Re: Unresolvable Conflicts

From: Jan Harkes <jaharkes_at_cs.cmu.edu>
Date: Fri, 30 Jul 2004 12:02:53 -0400
On Wed, Jul 28, 2004 at 04:58:13PM -0500, Troy Benjegerdes wrote:
> > Hrrm, I seem to have hit a somewhat serious bug..
> > 
> > After a couple combinations of 'cfs er', 'cfs fl', 'cfs flushvolume',
> > etc, and a venus restart, I'm getting
> > 
> > 16:39:16 Local inconsistent object at
> > /coda/hozed.org/user/hozer/.gnupg/gpg.confed.org:2,S, please check!
> > 
> > messages from venus.
> > 
> > There was never a 'gpg.confed.org:2,S' file.. this looks like part of a
> > maildir filemane got appended onto the filename of the bogus conflicting
> > object.
> > 
> > Do we have any testcases for resolution and conflicts that can excercise
> > all the code paths? Are there any coda testcases I can run at all?
> > 
> 
> I just tried a "cfs purgeml", and killed venus...

The problem with reintegration conflicts.....

What happens is that when reintegration fails, the locally cached
objects are all copied into a 'local fake volume'. This is done so that
the object 'foo/local' doesn't collide with the object 'foo/global'.
However the cleanup action was never really worked out correctly, or
possibly got lost over time.

When repair succeeds all the objects in the local fake volume are simply
discarded and we refetch the correct data from the servers. When repair
fails they simply stay around in the fake volume in the hope that a next
repair session will fix things up and we can discard them.
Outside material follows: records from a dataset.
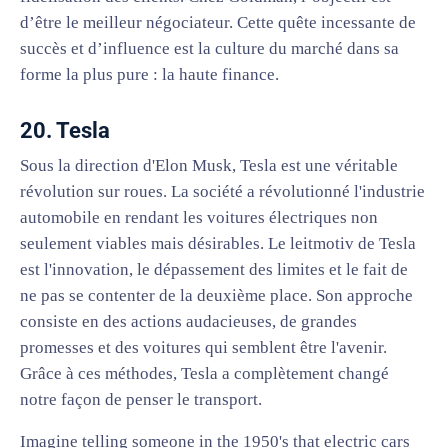
d’être le meilleur négociateur. Cette quête incessante de
succès et d’influence est la culture du marché dans sa
forme la plus pure : la haute finance.
20. Tesla
Sous la direction d'Elon Musk, Tesla est une véritable
révolution sur roues. La société a révolutionné l'industrie
automobile en rendant les voitures électriques non
seulement viables mais désirables. Le leitmotiv de Tesla
est l'innovation, le dépassement des limites et le fait de
ne pas se contenter de la deuxième place. Son approche
consiste en des actions audacieuses, de grandes
promesses et des voitures qui semblent être l'avenir.
Grâce à ces méthodes, Tesla a complètement changé
notre façon de penser le transport.
Imagine telling someone in the 1950's that electric cars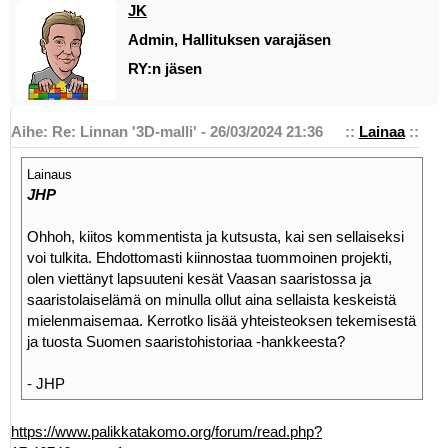
JK
Admin, Hallituksen varajäsen
RY:n jäsen
Aihe: Re: Linnan '3D-malli' - 26/03/2024 21:36
::
Lainaa
::
Lainaus
JHP
Ohhoh, kiitos kommentista ja kutsusta, kai sen sellaiseksi
voi tulkita. Ehdottomasti kiinnostaa tuommoinen projekti,
olen viettänyt lapsuuteni kesät Vaasan saaristossa ja
saaristolaiselämä on minulla ollut aina sellaista keskeistä
mielenmaisemaa. Kerrotko lisää yhteisteoksen tekemisestä
ja tuosta Suomen saaristohistoriaa -hankkeesta?
- JHP
https://www.palikkatakomo.org/forum/read.php?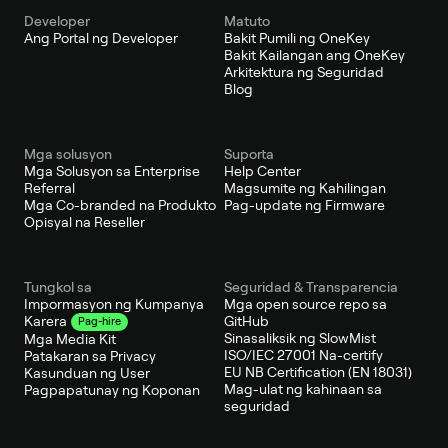
Developer
Matuto
Ang Portal ng Developer
Bakit Pumili ng OneKey
Bakit Kailangan ang OneKey
Arkitektura ng Seguridad
Blog
Mga solusyon
Suporta
Mga Solusyon sa Enterprise
Help Center
Referral
Magsumite ng Kahilingan
Mga Co-branded na Produkto
Pag-update ng Firmware
Opisyal na Reseller
Tungkol sa
Seguridad & Transparencia
Impormasyon ng Kumpanya
Mga open source repo sa
GitHub
Karera
Pag-hire
Sinasaliksik ng SlowMist
Mga Media Kit
ISO/IEC 27001 Na-certify
Patakaran sa Privacy
EU NB Certification (EN 18031)
Kasunduan ng User
Mag-ulat ng kahinaan sa
Pagpapatunay ng Koponan
seguridad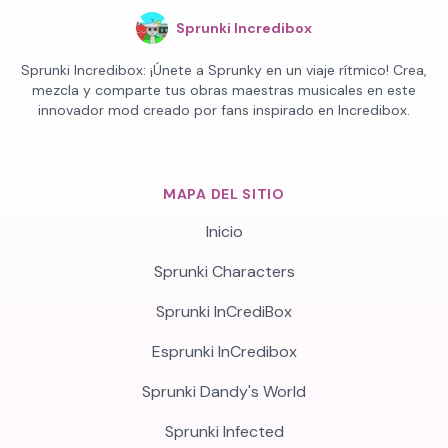
Sprunki Incredibox
Sprunki Incredibox: ¡Únete a Sprunky en un viaje rítmico! Crea,
mezcla y comparte tus obras maestras musicales en este
innovador mod creado por fans inspirado en Incredibox.
MAPA DEL SITIO
Inicio
Sprunki Characters
Sprunki InCrediBox
Esprunki InCredibox
Sprunki Dandy's World
Sprunki Infected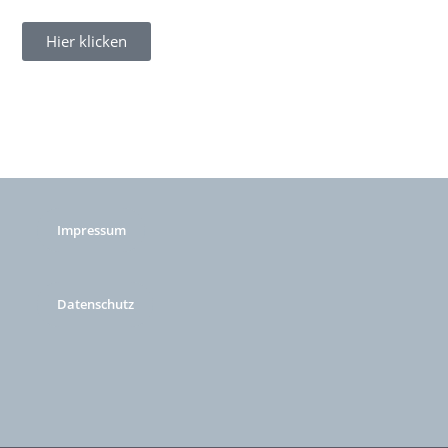
Hier klicken
Impressum
Datenschutz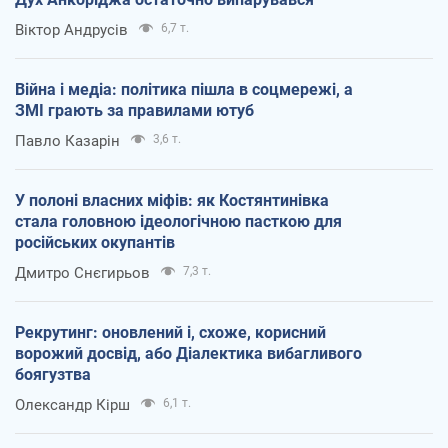
Віктор Андрусів
6,7 т.
Війна і медіа: політика пішла в соцмережі, а
ЗМІ грають за правилами ютуб
Павло Казарін
3,6 т.
У полоні власних міфів: як Костянтинівка
стала головною ідеологічною пасткою для
російських окупантів
Дмитро Снєгирьов
7,3 т.
Рекрутинг: оновлений і, схоже, корисний
ворожий досвід, або Діалектика вибагливого
боягузтва
Олександр Кірш
6,1 т.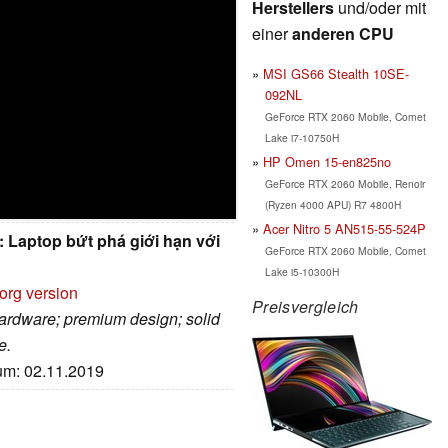
Herstellers
und/oder mit
einer
anderen CPU
MSI GS66 Stealth 10SE-
092NL
GeForce RTX 2060 Mobile, Comet
Lake i7-10750H
HP Omen 15-en825no
GeForce RTX 2060 Mobile, Renoir
(Ryzen 4000 APU) R7 4800H
Acer Nitro 5 AN515-55-524P
Laptop bứt phá giới hạn với
GeForce RTX 2060 Mobile, Comet
Lake i5-10300H
org version
Preisvergleich
hardware; premium design; solid
e.
tum: 02.11.2019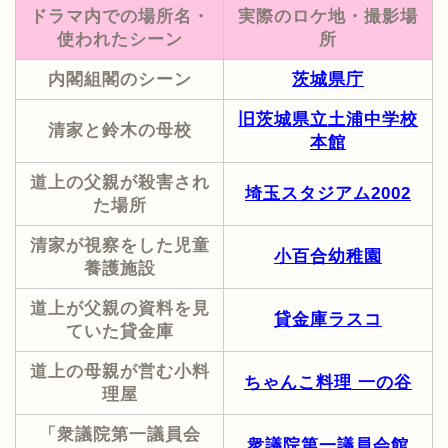
ドラマ内での場所名・
実際のロケ地・撮影場
使われたシーン
所
内閣組閣のシーン
茨城県庁
旧茨城県立土浦中学校
清家と鈴木の母校
本館
道上の父親が殺害され
埼玉スタジアム2002
た場所
清家が視察をした児童
小百合幼稚園
養護施設
道上が父親の資料を見
貸金庫ラスコ
ていた貸金庫
道上の母親が営む小料
ちゃんこ料理 一の谷
理屋
「衆議院第一議員会
衆議院第一議員会館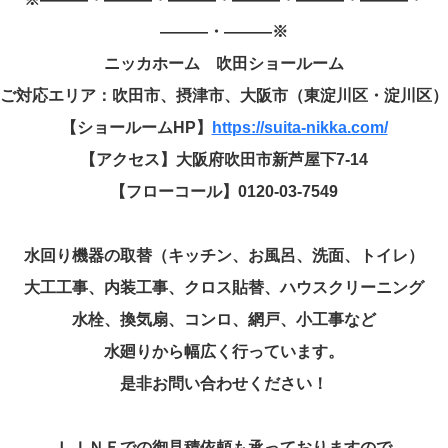
―――・―――※
ニッカホーム 吹田ショールーム
ご対応エリア：吹田市、摂津市、大阪市（東淀川区・淀川区）
【ショールームHP】
https://suita-nikka.com/
【アクセス】大阪府吹田市新芦屋下7-14
【フローコール】0120-03-7549
水回り機器の取替（キッチン、お風呂、洗面、トイレ）
大工工事、内装工事、クロス貼替、ハウスクリーニング
水栓、換気扇、コンロ、網戸、小工事など
水廻りから幅広く行っています。
是非お問い合わせください！
ＬＩＮＥでの御見積依頼も承っておりますので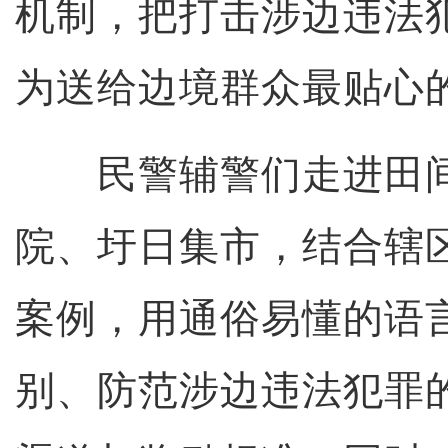
机制，把打击涉边违法
为送给边境群众最贴心的
民警辅警们走进田间
院、圩日集市，结合辖
案例，用通俗易懂的语
别、防范涉边违法犯罪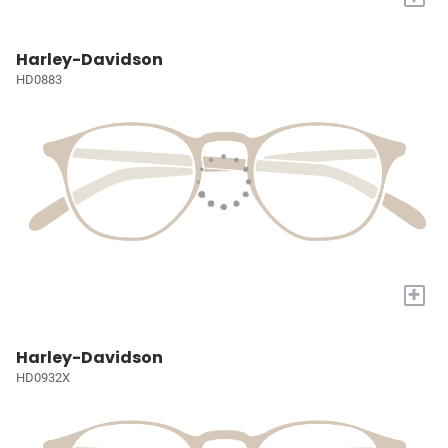
Harley-Davidson
HD0883
+
Harley-Davidson
HD0932X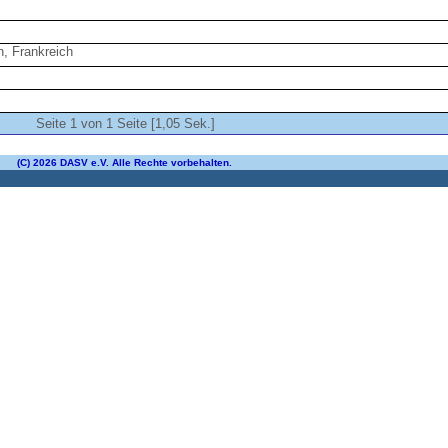
n, Frankreich
Seite 1 von 1 Seite [1,05 Sek.]
(C) 2026 DASV e.V. Alle Rechte vorbehalten.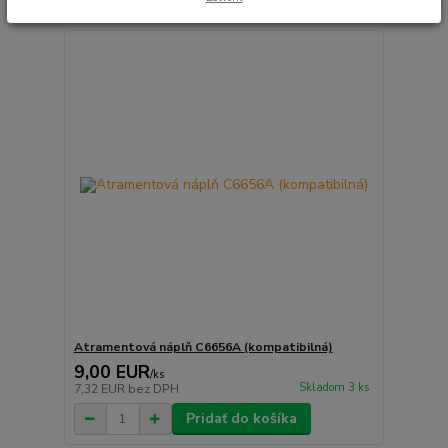
Atramentová náplň C6656A (kompatibilná)
9,00 EUR
/
ks
Skladom 3 ks
7,32 EUR
bez DPH
Pridať do košíka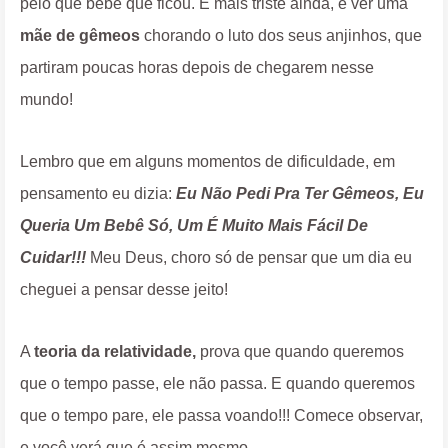
pelo que bebê que ficou. E mais triste ainda, é ver uma
mãe de gêmeos
chorando o luto dos seus anjinhos, que
partiram poucas horas depois de chegarem nesse
mundo!
Lembro que em alguns momentos de dificuldade, em
pensamento eu dizia:
Eu Não Pedi Pra Ter Gêmeos, Eu
Queria Um Bebê Só, Um É Muito Mais Fácil De
Cuidar!!!
Meu Deus, choro só de pensar que um dia eu
cheguei a pensar desse jeito!
A
teoria da relatividade,
prova que quando queremos
que o tempo passe, ele não passa. E quando queremos
que o tempo pare, ele passa voando!!! Comece observar,
e você verá que é assim mesmo.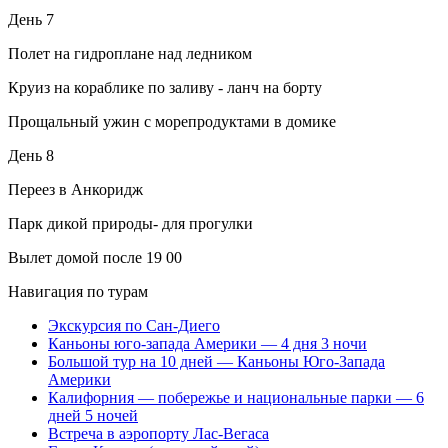
День 7
Полет на гидроплане над ледником
Круиз на кораблике по заливу - ланч на борту
Прощальный ужин с морепродуктами в домике
День 8
Переез в Анкоридж
Парк дикой природы- для прогулки
Вылет домой после 19 00
Навигация по турам
Экскурсия по Сан-Диего
Каньоны юго-запада Америки — 4 дня 3 ночи
Большой тур на 10 дней — Каньоны Юго-Запада
Америки
Калифорния — побережье и национальные парки — 6
дней 5 ночей
Встреча в аэропорту Лас-Вегаса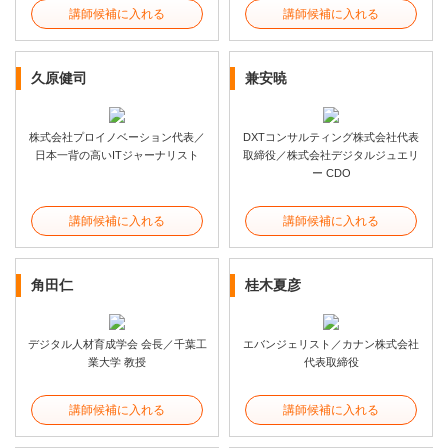
講師候補に入れる
講師候補に入れる
久原健司
兼安暁
株式会社プロイノベーション代表／
DXTコンサルティング株式会社代表
日本一背の高いITジャーナリスト
取締役／株式会社デジタルジュエリ
ー CDO
講師候補に入れる
講師候補に入れる
角田仁
桂木夏彦
デジタル人材育成学会 会長／千葉工
エバンジェリスト／カナン株式会社
業大学 教授
代表取締役
講師候補に入れる
講師候補に入れる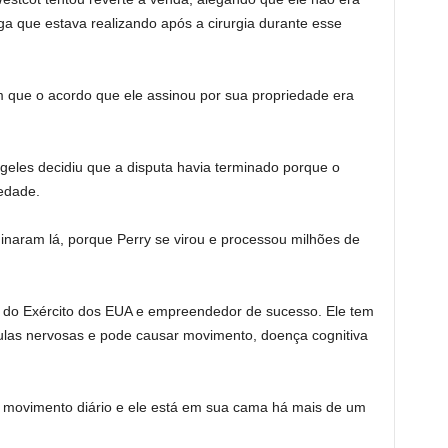
a que estava realizando após a cirurgia durante esse
que o acordo que ele assinou por sua propriedade era
eles decidiu que a disputa havia terminado porque o
iedade.
inaram lá, porque Perry se virou e processou milhões de
 do Exército dos EUA e empreendedor de sucesso. Ele tem
ulas nervosas e pode causar movimento, doença cognitiva
eu movimento diário e ele está em sua cama há mais de um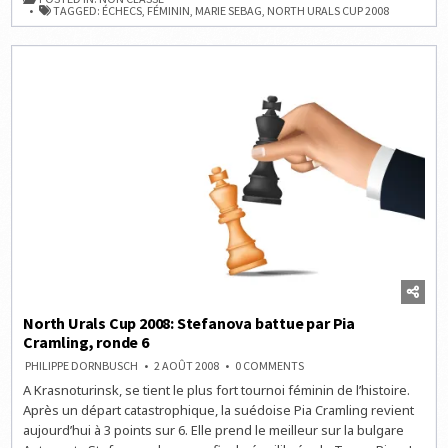
UNE
TAGGED:
ÉCHECS
,
FÉMININ
,
MARIE SEBAG
,
NORTH URALS CUP 2008
BELLE
TROISIÈME
PLACE
POUR
MARIE
SEBAG
North Urals Cup 2008: Stefanova battue par Pia
Cramling, ronde 6
ON
PHILIPPE DORNBUSCH
2 AOÛT 2008
0 COMMENTS
NORTH
A Krasnoturinsk, se tient le plus fort tournoi féminin de l’histoire.
URALS
CUP
Après un départ catastrophique, la suédoise Pia Cramling revient
2008:
STEFANOVA
aujourd’hui à 3 points sur 6. Elle prend le meilleur sur la bulgare
BATTUE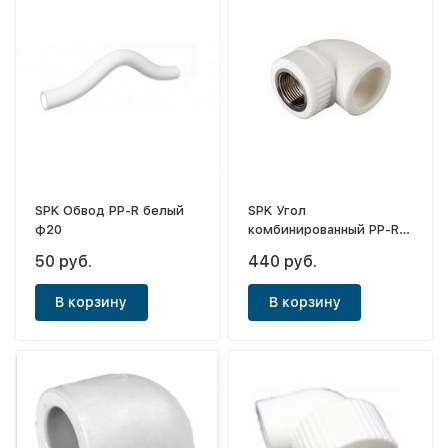
SPK Обвод PP-R белый
SPK Угол
ф20
комбинированный PP-R
белый ф40-1"1/4 (ВР)
50 руб.
440 руб.
В корзину
В корзину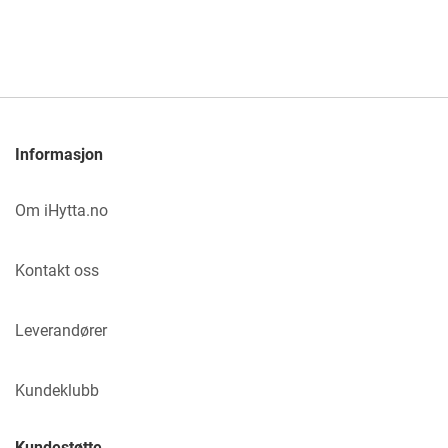
Informasjon
Om iHytta.no
Kontakt oss
Leverandører
Kundeklubb
Kundestøtte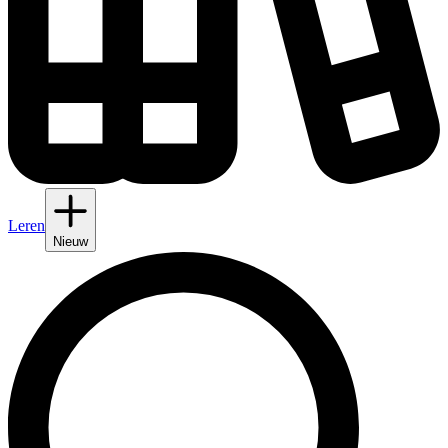
Leren
Nieuw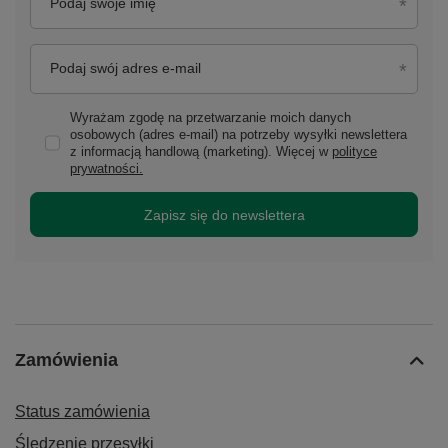
Podaj swoje imię
Podaj swój adres e-mail
Wyrażam zgodę na przetwarzanie moich danych
osobowych (adres e-mail) na potrzeby wysyłki newslettera
z informacją handlową (marketing). Więcej w
polityce
prywatności.
Zapisz się do newslettera
Zamówienia
Status zamówienia
Śledzenie przesyłki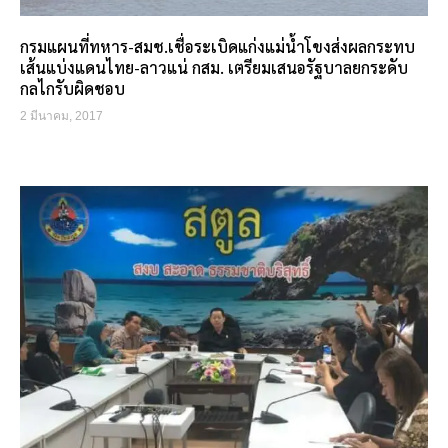
กรมแผนที่ทหาร-สมช.เชื่อระเบิดแก่งแม่น้ำโขงส่งผลกระทบ
เส้นแบ่งแดนไทย-ลาวแน่ กสม. เตรียมเสนอรัฐบาลยกระดับ
กลไกรับผิดชอบ
2 มีนาคม, 2017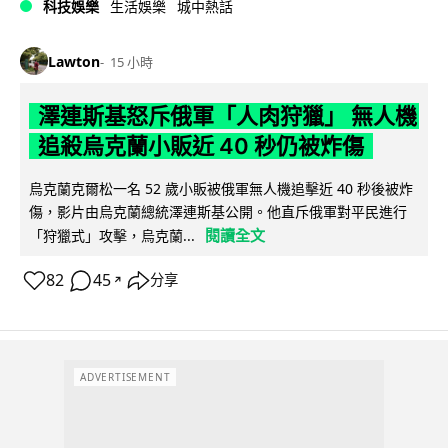
科技娛樂
生活娛樂
城中熱話
Lawton
15 小時
澤連斯基怒斥俄軍「人肉狩獵」 無人機
追殺烏克蘭小販近 40 秒仍被炸傷
烏克蘭克爾松一名 52 歲小販被俄軍無人機追擊近 40 秒後被炸
傷，影片由烏克蘭總統澤連斯基公開。他直斥俄軍對平民進行
閱讀全文
「狩獵式」攻擊，烏克蘭...
82
45
分享
↗
ADVERTISEMENT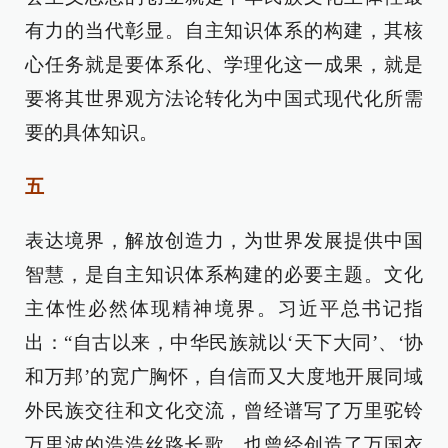
有力的当代彰显。自主知识体系的构建，其核
心任务就是要体系化、学理化这一成果，就是
要将其世界观方法论转化为中国式现代化所需
要的具体知识。
五
表达境界，解放创造力，为世界发展提供中国
智慧，是自主知识体系构建的必要主题。文化
主体性必然体现精神境界。习近平总书记指
出：“自古以来，中华民族就以‘天下大同’、‘协
和万邦’的宽广胸怀，自信而又大度地开展同域
外民族交往和文化交流，曾经谱写了万里驼铃
万里波的浩浩丝路长歌，也曾经创造了万国衣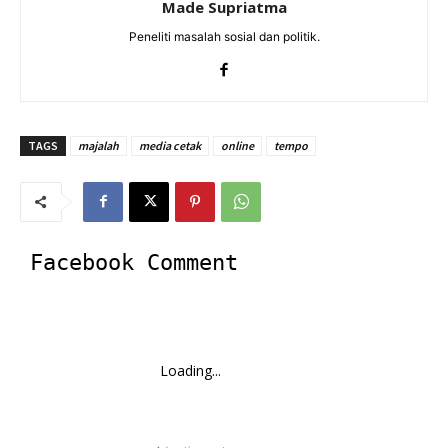
Made Supriatma
Peneliti masalah sosial dan politik.
TAGS
majalah
media cetak
online
tempo
Facebook Comment
Loading...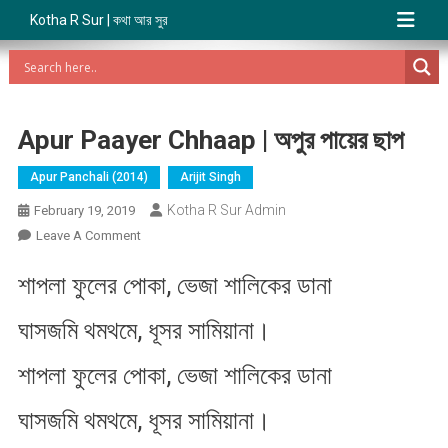
Kotha R Sur | কথা আর সুর
Apur Paayer Chhaap | অপুর পায়ের ছাপ
Apur Panchali (2014)
Arijit Singh
Kotha R Sur Admin
February 19, 2019
On
Leave A Comment
Apur
শাপলা ফুলের পোকা, ভেজা শালিকের ডানা
Paayer
Chhaap
ঘাসজমি থমথমে, ধূসর সামিয়ানা।
|
অপুর
শাপলা ফুলের পোকা, ভেজা শালিকের ডানা
পায়ের
ছাপ
ঘাসজমি থমথমে, ধূসর সামিয়ানা।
However when venus is restarted, the salvager tries to move the objects
back into their original place so that we can re-try the reintegration.
If the reintegration succeeds we're done, and if it fails we
automatically end up in the previous repair state. However sometimes the
linking doesn't really work out right and we end up messing up the CML,
the volume or the objects that had a conflict.

Whenever I try to fix something in the local repair expansion related
code, something else seems to break. Probably because I don't really
understand everything it is trying to do.

I did start on a redesign/rewrite that avoids moving the objects into a
local fake volume. Ideally we want to see something that is similar to
server-server repair expansion but with an added view on the locally
cached copy. We cannot use the existing server-server expansion code
because the expanded object/directory has the same file identifier as
the local copy which gives the same name collission problem as we have
with local vs. global. So I create a single conflict object that is
patched in the tree where the real conflict appeared that way I managed
to make the expansion work, but the collapsing (taking the special
conflict marker out) isn't really working yet.

Hopefully at some point we'll be able to remove most of the current
local-repair special cases and have a single well tested code path that
is used by all types of (conflict) expansion.

Jan
Received on 2004-07-30 12:05:51